As befits a philosopher, his main gripe with the movie is philosophical:
Riley is not a person, she is a robot, a complicated vessel whose actions and intentions are controlled by persons — emotions and memory workers — inside of her. Riley is no more an agent in her own right than is, say, a ship an agent in its own right.
He adds that “there is something downright terrifying about this nihilistic conception of ourselves as zombie puppets living in a confabulated universe.”
This criticism seems to misunderstand the basic premise of the story. Of course Riley is controlled by the “persons” inside her – because those persons, collectively, are her mind. The Self is not a single, monolithic whole; it’s composed of various departments and tendencies operating in tandem, which together make up the core of Who You Are.
If having a body controlled by a mind makes you a “zombie puppet,” well, I’ve got some bad news for everybody on the planet. And if Noë thinks Inside Out is nihilistic, I’d hate to see his reaction to Requiem for a Dream.
His other criticisms include:
- Riley, with her “boy’s name” and love of hockey, is basically a male character, allowing the film’s creators to avoid having to depict a real girl. Yes, because no real girl could like a traditionally masculine sport or have a unisex name. If only she had been named Annabelle and played with Barbies, that would have been a victory for feminism.
- What should we make of the fact that Anger and Fear are portrayed as male, while the other three emotions are female?

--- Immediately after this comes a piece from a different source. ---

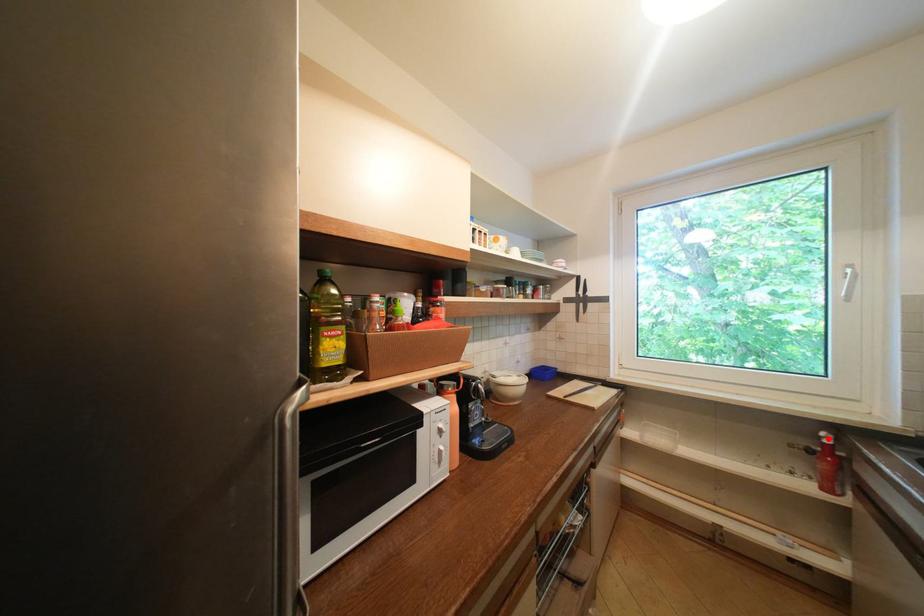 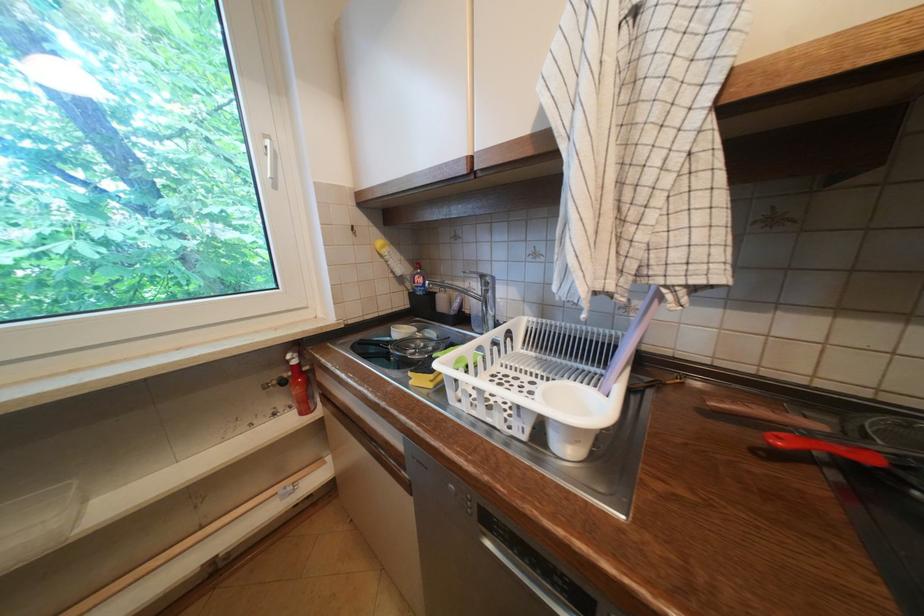 Locate, in the second image, the point that corresponds to the highlighted location in the first image.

Well, mathematically speaking, you have two genders and five emotions, so it’s literally impossible to avoid reducing one of the genders to two or fewer emotions. Would Noë have been happier if Fear were female? If Joy were male? Is there any way to reduce a gender to two or three emotions that won’t cause offense if you take it too seriously?
- Why is there no racial variation in our internal population? Judging by his reaction to the gender variation, I’m guessing racial variation would be a no-win scenario too. A black man as Anger? No, that would be offensive. What race should be Fear? How about Disgust? What magic combination could please a critic like this?
- Nothing much happened in the story. Correct. Aside from Riley moving to a new city, having a breakdown at school, cutting off contact with her friend, losing her connection with her parents, running away from home, returning for a cathartic reunion, and learning a profound lesson about what it means to be human, all while the characters inside her head are undertaking an epic journey whose stakes are the soul of our protagonist – aside from all that, nothing much happened.
Maybe it’s telling that, throughout his review, Alva Noë never managed to spell the director’s name right – he called him “Pete Doctor” instead of “Docter.” (To NPR’s credit, the spelling has since been corrected.)
Or maybe he just needs a copyeditor. Hey, Alva. I know a guy.